CET1021 Data Structures and Algorithms with Python

---
## Graph (Part 2)


### Objectives

- Minimum Spanning Tree of Graph
 - Prim's Algorithm
 - Kruskal's Algorithm
---

## Minimum Spanning Tree (MST)
- Recall the definition of spanning tree:
    - Spanning tree is a tree (i.e., connected graph with no cycles) that spans all the vertices of the original graph, while preserving the connectivity of the graph.

Suppose you are given a weighted undirected graph as follow:

![Weighted Spanning Tree](https://i.ibb.co/qDFx0kt/Slide42.png)
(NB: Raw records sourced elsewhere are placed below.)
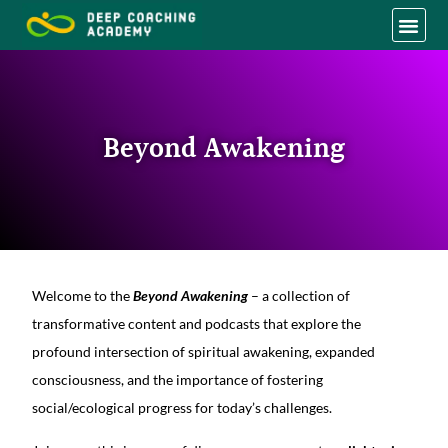
Beyond Awakening
Welcome to the
Beyond Awakening
– a collection of
transformative content and podcasts that explore the
profound intersection of spiritual awakening, expanded
consciousness, and the importance of fostering
social/ecological progress for today’s challenges.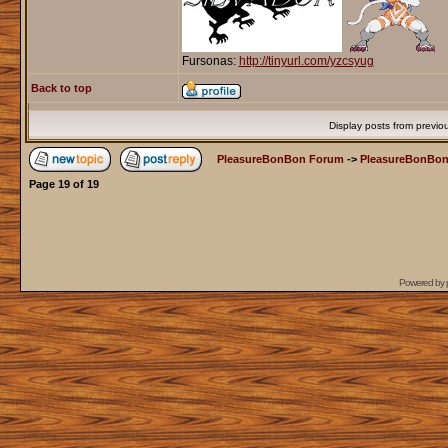
Fursonas:
http://tinyurl.com/yzcsyug
Back to top
Display posts from previo
PleasureBonBon Forum
->
PleasureBonBon
Page
19
of
19
Powered by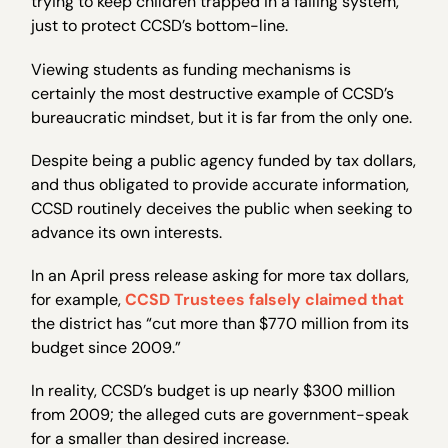
trying to keep children trapped in a failing system,
just to protect CCSD’s bottom-line.
Viewing students as funding mechanisms is
certainly the most destructive example of CCSD’s
bureaucratic mindset, but it is far from the only one.
Despite being a public agency funded by tax dollars,
and thus obligated to provide accurate information,
CCSD routinely deceives the public when seeking to
advance its own interests.
In an April press release asking for more tax dollars,
for example,
CCSD Trustees falsely claimed that
the district has “cut more than $770 million from its
budget since 2009.”
In reality, CCSD’s budget is up nearly $300 million
from 2009; the alleged cuts are government-speak
for a smaller than desired increase.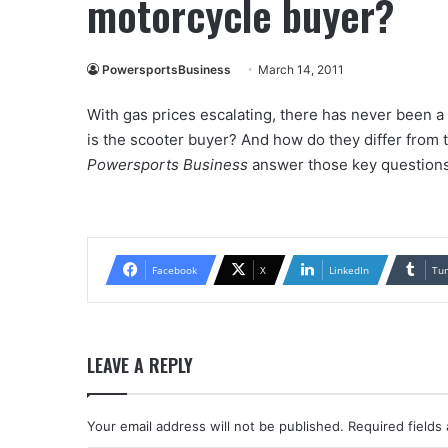
motorcycle buyer?
PowersportsBusiness
March 14, 2011
With gas prices escalating, there has never been a
is the scooter buyer? And how do they differ from 
Powersports Business
answer those key questions
Facebook
X
LinkedIn
Tu
LEAVE A REPLY
Your email address will not be published.
Required fields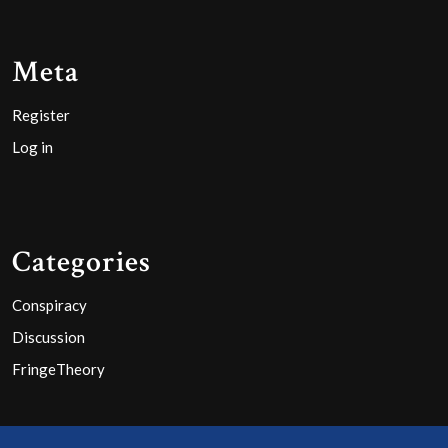
Meta
Register
Log in
Categories
Conspiracy
Discussion
FringeTheory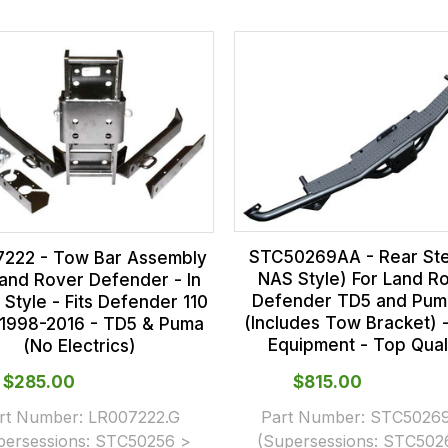
STC50269AA - Rear Ste
222 - Tow Bar Assembly
NAS Style) For Land R
Land Rover Defender - In
Defender TD5 and Pum
 Style - Fits Defender 110
(Includes Tow Bracket)
 1998-2016 - TD5 & Puma
Equipment - Top Qual
(No Electrics)
$‌285.00
$‌815.00
rt Number:
LR007222.G
Part Number:
STC5026
persessions:
STC50256 >
(Supersessions:
STC502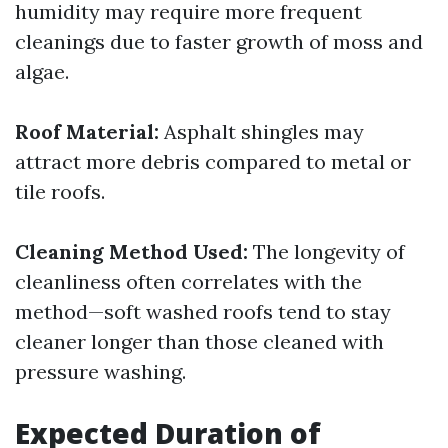
humidity may require more frequent
cleanings due to faster growth of moss and
algae.
Roof Material:
Asphalt shingles may
attract more debris compared to metal or
tile roofs.
Cleaning Method Used:
The longevity of
cleanliness often correlates with the
method—soft washed roofs tend to stay
cleaner longer than those cleaned with
pressure washing.
Expected Duration of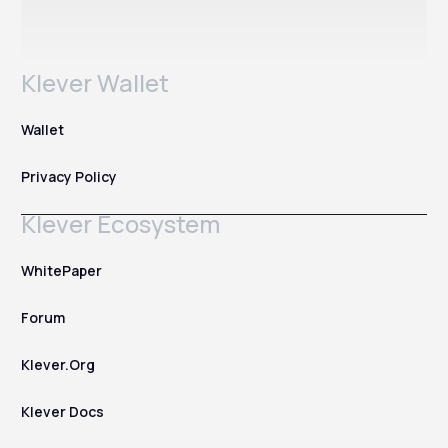
Klever Wallet
Wallet
Privacy Policy
Klever Ecosystem
WhitePaper
Forum
Klever.Org
Klever Docs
We could think of the vertices as houses, and the weights as the distances between them. Suppose you are tasked with supplying all of these houses with some commodity such as water, gas, or electricity. For obvious reasons, you would want to keep the amount of digging and laying of pipes or cable to a minimum. Hence, what is the best pipe or cable layout that has the shortest overall length?
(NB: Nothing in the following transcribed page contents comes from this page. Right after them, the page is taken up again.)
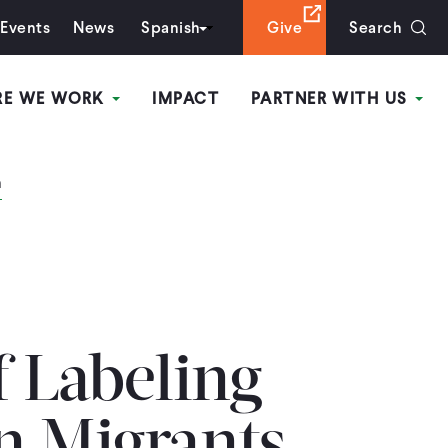
Events
News
Spanish
Give
Search
RE WE WORK
IMPACT
PARTNER WITH US
n
f Labeling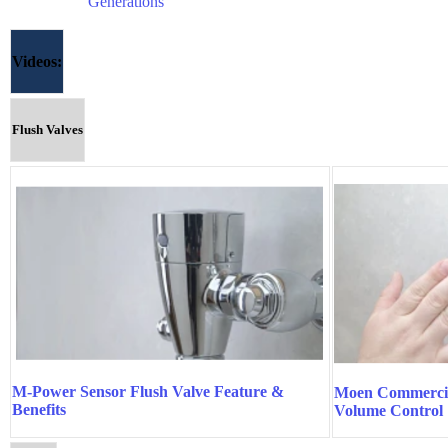
Generations
Videos:
Flush Valves
M-Power Sensor Flush Valve Feature &
Moen Commercia
Benefits
Volume Control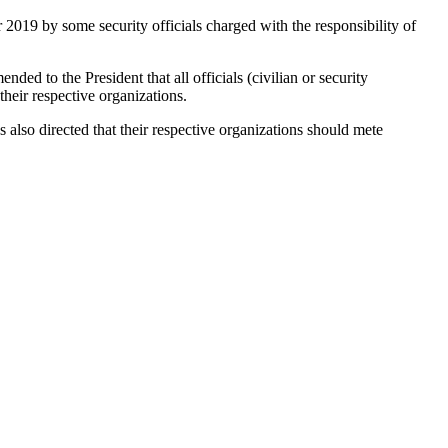
2019 by some security officials charged with the responsibility of
ded to the President that all officials (civilian or security
heir respective organizations.
lso directed that their respective organizations should mete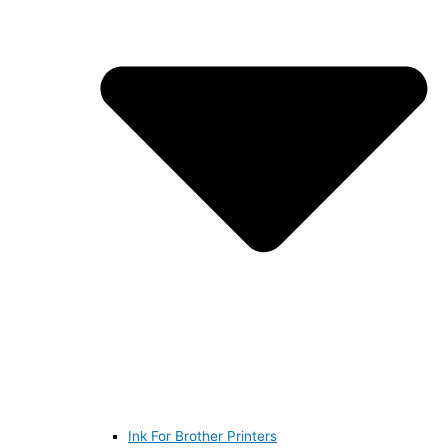
Ink For Brother Printers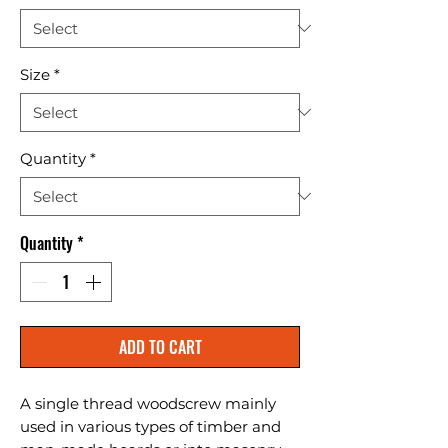
Size
*
Quantity
*
Quantity
*
ADD TO CART
A single thread woodscrew mainly 
used in various types of timber and 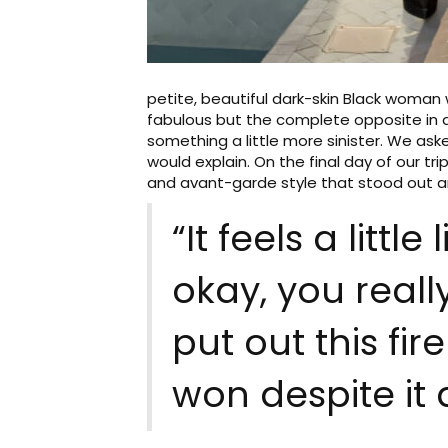
petite, beautiful dark-skin Black woman 
fabulous but the complete opposite in a
something a little more sinister. We a
would explain. On the final day of our t
and avant-garde style that stood out am
“It feels a littl
okay, you really
put out this fir
won despite it a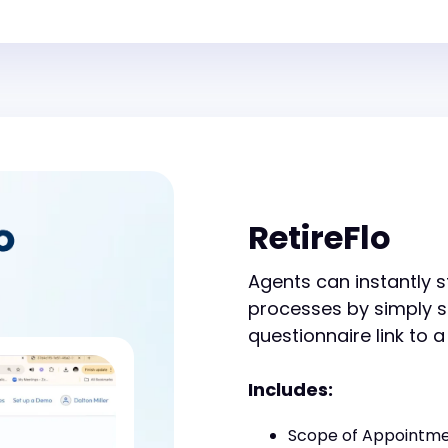
RetireFlo
Agents can instantly s
processes by simply 
questionnaire link to a
Includes:
Scope of Appointm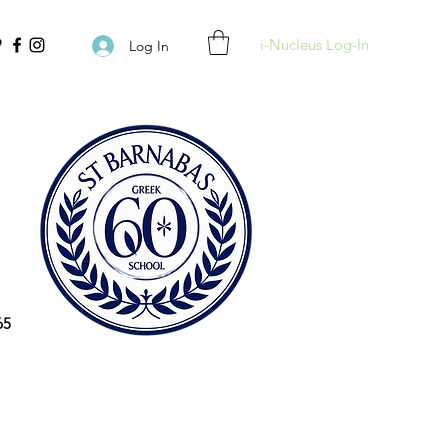
i-Nucleus Log-In
Log In
65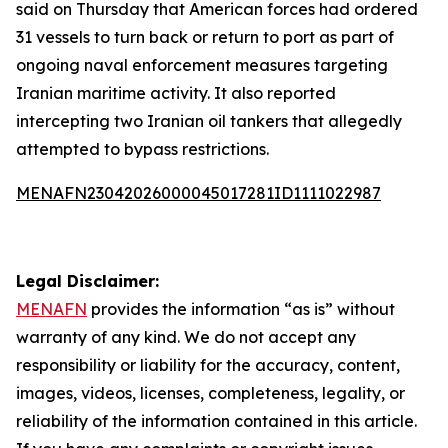
said on Thursday that American forces had ordered
31 vessels to turn back or return to port as part of
ongoing naval enforcement measures targeting
Iranian maritime activity. It also reported
intercepting two Iranian oil tankers that allegedly
attempted to bypass restrictions.
MENAFN23042026000045017281ID1111022987
Legal Disclaimer:
MENAFN
provides the information “as is” without
warranty of any kind. We do not accept any
responsibility or liability for the accuracy, content,
images, videos, licenses, completeness, legality, or
reliability of the information contained in this article.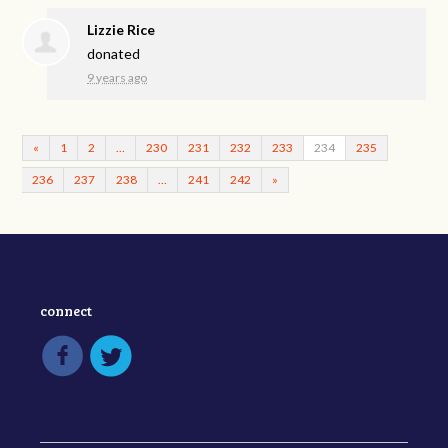
Lizzie Rice
donated
9 years ago
«
1
2
…
230
231
232
233
234
235
236
237
238
…
241
242
»
connect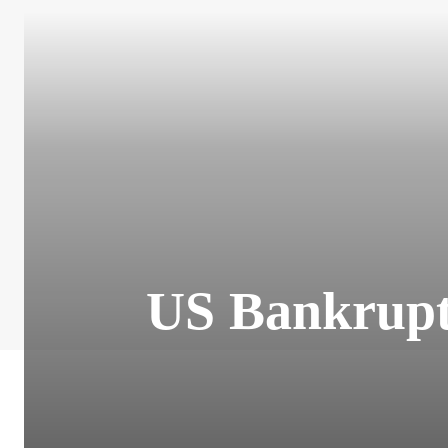
US Bankruptc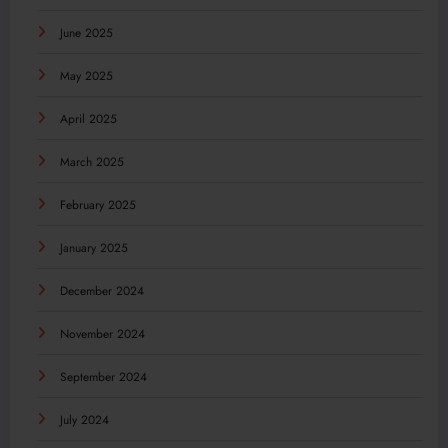
June 2025
May 2025
April 2025
March 2025
February 2025
January 2025
December 2024
November 2024
September 2024
July 2024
We would have to choose some of the edges to dig along, but not all of them. For example, if we have already chosen the edge between $A$ and $D$, and the one between $B$ and $D$, then there is no reason to also have the one between A and B. More generally, <u>it is clear that we want to avoid cycles</u>. Also, assuming that we have only one feeding-in point (it is of no importance which of the vertices that is), we need the whole layout to be connected.

Hence, what we are looking for is a ***Minimum Spanning Tree*** of the graph.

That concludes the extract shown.